American journal editor and anarchist

Marie Le Compte was an American journal editor and anarchist who was active during the early 1880s.

==Early career==
Marie Le Compte was of French origin but settled in the United States, where she joined the Socialist movement,
speaking and writing for that cause.
Le Compte was a friend of John Swinton.
She was an editor and a writer for Joseph Patrick McDonnell's New York Labor Standard.
According to Paul Avrich she was "an exotic and somewhat mysterious figure" with "a special sympathy for outlaws and tramps."
She called herself "Miss Le Compte, Prolétaire".

==1881 Anarchist conference==
Marie Le Compte attended the July 1881 London Social Revolutionary Congress.
By this time she was middle-aged.
She represented the "Boston Revolutionaries", an obscure group of whom little is known.
Other delegates included Peter Kropotkin, Errico Malatesta, Saverio Merlino, Louise Michel and Émile Gautier.
While respecting "complete autonomy of local groups" the congress defined propaganda actions that all could follow
and agreed that "propaganda by the deed" was the path to social revolution.

The Radical of 23 July 1881 reported that the congress met on 18 July 1881 at the Cleveland Hall, Fitzroy Square, with speeches by Marie Le Compte, "the transatlantic agitator", Louise Michel, and Kropotkin.
In addressing the congress Le Compte said that revolutionaries should join labor unions in order to radicalize the members.
She supported the idea of having bomb-making manuals published in many languages by local groups.
During her visit to England Le Compte and Kropotkin gave talks to the Homerton Social Democratic Club and to the Stratford Radical and Dialectical Club.
At the Homerton club her topic was "the situation in America".
In October 1881 she gave a talk at Stratford, London, in which she praised pirates.

==Later career==

Benjamin Tucker's Liberty was the first Anarchist paper in the English language to circulate in England. Marie Le Compte may have introduced it during her 1881 visit.
She wrote several articles for the paper in 1883 reporting on the trial and imprisonment at Lyon of several anarchists, including Louise Michel, Émile Pouget and Kropotkin.
In March 1883 she participated in the Paris bread riot and was wounded in a fight with the police.
She fled to Switzerland to avoid being arrested.
She settled in Berne where she translated Bakunin's God and the State and Kropotkin's Appeal to the Young.
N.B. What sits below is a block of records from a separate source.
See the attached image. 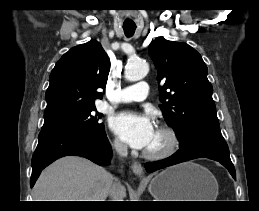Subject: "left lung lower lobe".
<instances>
[{
  "instance_id": "left-lung-lower-lobe-1",
  "label": "left lung lower lobe",
  "mask_w": 259,
  "mask_h": 211,
  "mask_svg": "<svg viewBox=\"0 0 259 211\" xmlns=\"http://www.w3.org/2000/svg\"><path fill=\"white\" fill-rule=\"evenodd\" d=\"M195 158H208L220 162L228 169L232 177L236 179L235 168L231 162L225 140L212 137H200L189 145L180 148L167 159L146 163L145 169L148 172H153Z\"/></svg>"
}]
</instances>
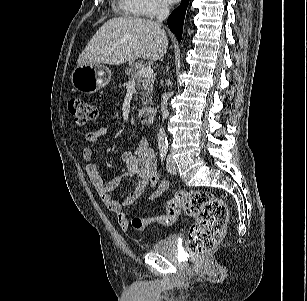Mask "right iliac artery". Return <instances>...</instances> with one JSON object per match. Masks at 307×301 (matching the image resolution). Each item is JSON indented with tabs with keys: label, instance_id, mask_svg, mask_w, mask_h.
I'll list each match as a JSON object with an SVG mask.
<instances>
[{
	"label": "right iliac artery",
	"instance_id": "right-iliac-artery-1",
	"mask_svg": "<svg viewBox=\"0 0 307 301\" xmlns=\"http://www.w3.org/2000/svg\"><path fill=\"white\" fill-rule=\"evenodd\" d=\"M159 150H160L161 162L163 164L164 161H165V157H166L167 151H168V147L163 146V147H160Z\"/></svg>",
	"mask_w": 307,
	"mask_h": 301
}]
</instances>
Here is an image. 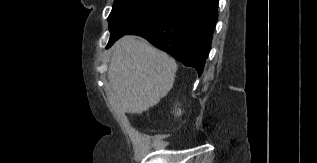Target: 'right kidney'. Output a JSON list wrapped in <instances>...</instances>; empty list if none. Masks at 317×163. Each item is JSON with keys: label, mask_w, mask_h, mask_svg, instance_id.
<instances>
[{"label": "right kidney", "mask_w": 317, "mask_h": 163, "mask_svg": "<svg viewBox=\"0 0 317 163\" xmlns=\"http://www.w3.org/2000/svg\"><path fill=\"white\" fill-rule=\"evenodd\" d=\"M182 111L181 109H178L177 111L175 110V116H181Z\"/></svg>", "instance_id": "obj_1"}]
</instances>
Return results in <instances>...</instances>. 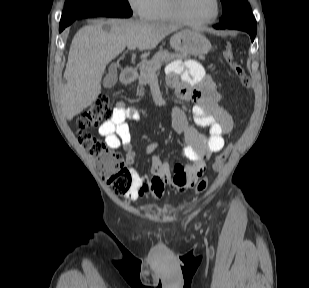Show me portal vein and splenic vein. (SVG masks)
<instances>
[{
    "mask_svg": "<svg viewBox=\"0 0 309 288\" xmlns=\"http://www.w3.org/2000/svg\"><path fill=\"white\" fill-rule=\"evenodd\" d=\"M128 49H130V50H134V49H135V47H132V46H131V47H128ZM160 67H161V66H158V67H157V69H159ZM155 73H156V71H155V70H154V71H152V75H153V74H155Z\"/></svg>",
    "mask_w": 309,
    "mask_h": 288,
    "instance_id": "portal-vein-and-splenic-vein-1",
    "label": "portal vein and splenic vein"
}]
</instances>
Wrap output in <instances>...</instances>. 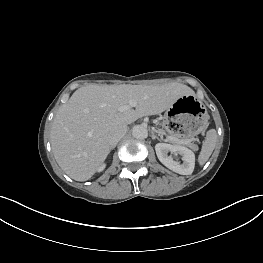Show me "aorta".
Returning a JSON list of instances; mask_svg holds the SVG:
<instances>
[{
  "mask_svg": "<svg viewBox=\"0 0 263 263\" xmlns=\"http://www.w3.org/2000/svg\"><path fill=\"white\" fill-rule=\"evenodd\" d=\"M147 128L143 125H136L132 129V135L136 139H144L147 137Z\"/></svg>",
  "mask_w": 263,
  "mask_h": 263,
  "instance_id": "762f6f07",
  "label": "aorta"
}]
</instances>
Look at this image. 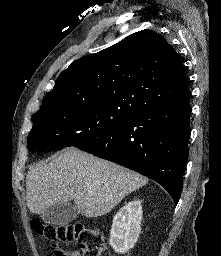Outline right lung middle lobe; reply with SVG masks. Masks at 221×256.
Returning a JSON list of instances; mask_svg holds the SVG:
<instances>
[{"label": "right lung middle lobe", "instance_id": "right-lung-middle-lobe-1", "mask_svg": "<svg viewBox=\"0 0 221 256\" xmlns=\"http://www.w3.org/2000/svg\"><path fill=\"white\" fill-rule=\"evenodd\" d=\"M137 115L128 108L86 104L32 117L27 144L31 150L79 146Z\"/></svg>", "mask_w": 221, "mask_h": 256}]
</instances>
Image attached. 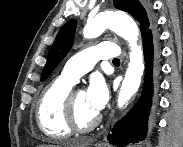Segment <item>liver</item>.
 Segmentation results:
<instances>
[{"mask_svg":"<svg viewBox=\"0 0 183 147\" xmlns=\"http://www.w3.org/2000/svg\"><path fill=\"white\" fill-rule=\"evenodd\" d=\"M87 144H85L82 141H67L62 142L59 145H41L39 147H85Z\"/></svg>","mask_w":183,"mask_h":147,"instance_id":"6515ba94","label":"liver"}]
</instances>
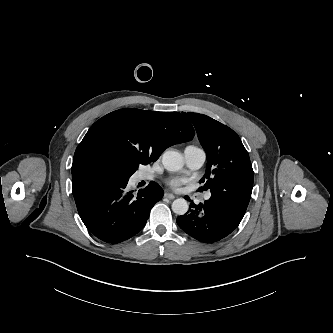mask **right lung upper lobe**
<instances>
[{"instance_id": "1", "label": "right lung upper lobe", "mask_w": 333, "mask_h": 333, "mask_svg": "<svg viewBox=\"0 0 333 333\" xmlns=\"http://www.w3.org/2000/svg\"><path fill=\"white\" fill-rule=\"evenodd\" d=\"M194 134L190 122L178 112L135 108L111 112L92 125L76 148L72 178L92 171L91 165L99 161L113 165L119 173L135 172Z\"/></svg>"}]
</instances>
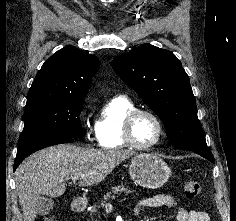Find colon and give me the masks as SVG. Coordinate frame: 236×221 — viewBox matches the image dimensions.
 I'll return each instance as SVG.
<instances>
[{
  "label": "colon",
  "instance_id": "obj_1",
  "mask_svg": "<svg viewBox=\"0 0 236 221\" xmlns=\"http://www.w3.org/2000/svg\"><path fill=\"white\" fill-rule=\"evenodd\" d=\"M201 192V187L199 182L196 180H187L184 185V193L186 198L193 199L197 197ZM40 221H57L53 217H45L41 219Z\"/></svg>",
  "mask_w": 236,
  "mask_h": 221
}]
</instances>
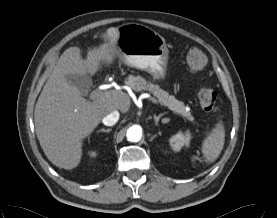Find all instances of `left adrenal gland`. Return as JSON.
I'll use <instances>...</instances> for the list:
<instances>
[{"label":"left adrenal gland","instance_id":"left-adrenal-gland-1","mask_svg":"<svg viewBox=\"0 0 277 218\" xmlns=\"http://www.w3.org/2000/svg\"><path fill=\"white\" fill-rule=\"evenodd\" d=\"M165 113H161L158 116L154 115V120H155V125L158 126V122L160 118L164 115ZM163 123L168 122V120H162Z\"/></svg>","mask_w":277,"mask_h":218}]
</instances>
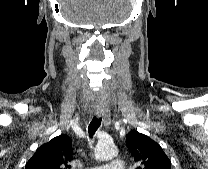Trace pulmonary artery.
<instances>
[{"mask_svg": "<svg viewBox=\"0 0 208 169\" xmlns=\"http://www.w3.org/2000/svg\"><path fill=\"white\" fill-rule=\"evenodd\" d=\"M88 169H126V166L123 159L113 158L102 165L90 167Z\"/></svg>", "mask_w": 208, "mask_h": 169, "instance_id": "1", "label": "pulmonary artery"}]
</instances>
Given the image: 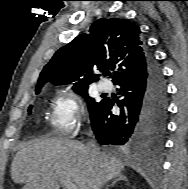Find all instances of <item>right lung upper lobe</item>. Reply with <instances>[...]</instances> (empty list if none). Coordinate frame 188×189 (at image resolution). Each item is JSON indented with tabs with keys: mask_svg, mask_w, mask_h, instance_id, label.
Masks as SVG:
<instances>
[{
	"mask_svg": "<svg viewBox=\"0 0 188 189\" xmlns=\"http://www.w3.org/2000/svg\"><path fill=\"white\" fill-rule=\"evenodd\" d=\"M140 34L139 27L125 19L95 21L89 34L77 36L54 54L40 74L36 92L48 81L56 85L75 82L73 89L88 88L99 77L94 69L103 74L117 69L112 76L115 85L142 74L150 52Z\"/></svg>",
	"mask_w": 188,
	"mask_h": 189,
	"instance_id": "right-lung-upper-lobe-1",
	"label": "right lung upper lobe"
}]
</instances>
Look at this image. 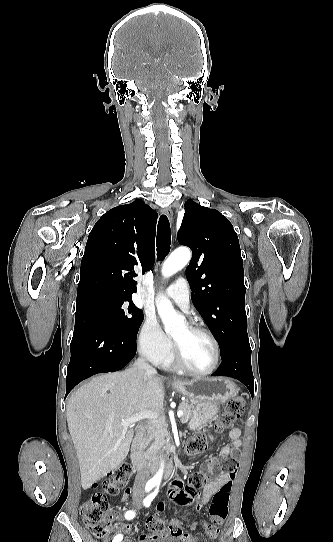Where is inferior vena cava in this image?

Marie Le Compte ceased to participate in the movement some time after 1883.
Her translation of Kropotkin's An Appeal to the Young was serialized from 5–26 January 1884 in the San Francisco Truth.
The first number of The Anarchist published in 1885 in London by Henry Seymour held an announcement of a translation by Le Compte of Mikhail Bakunin's God and the State.
The International Publishing Company announced that the profits from God & The State would go to the Red Cross of the Russian Revolutionary Party.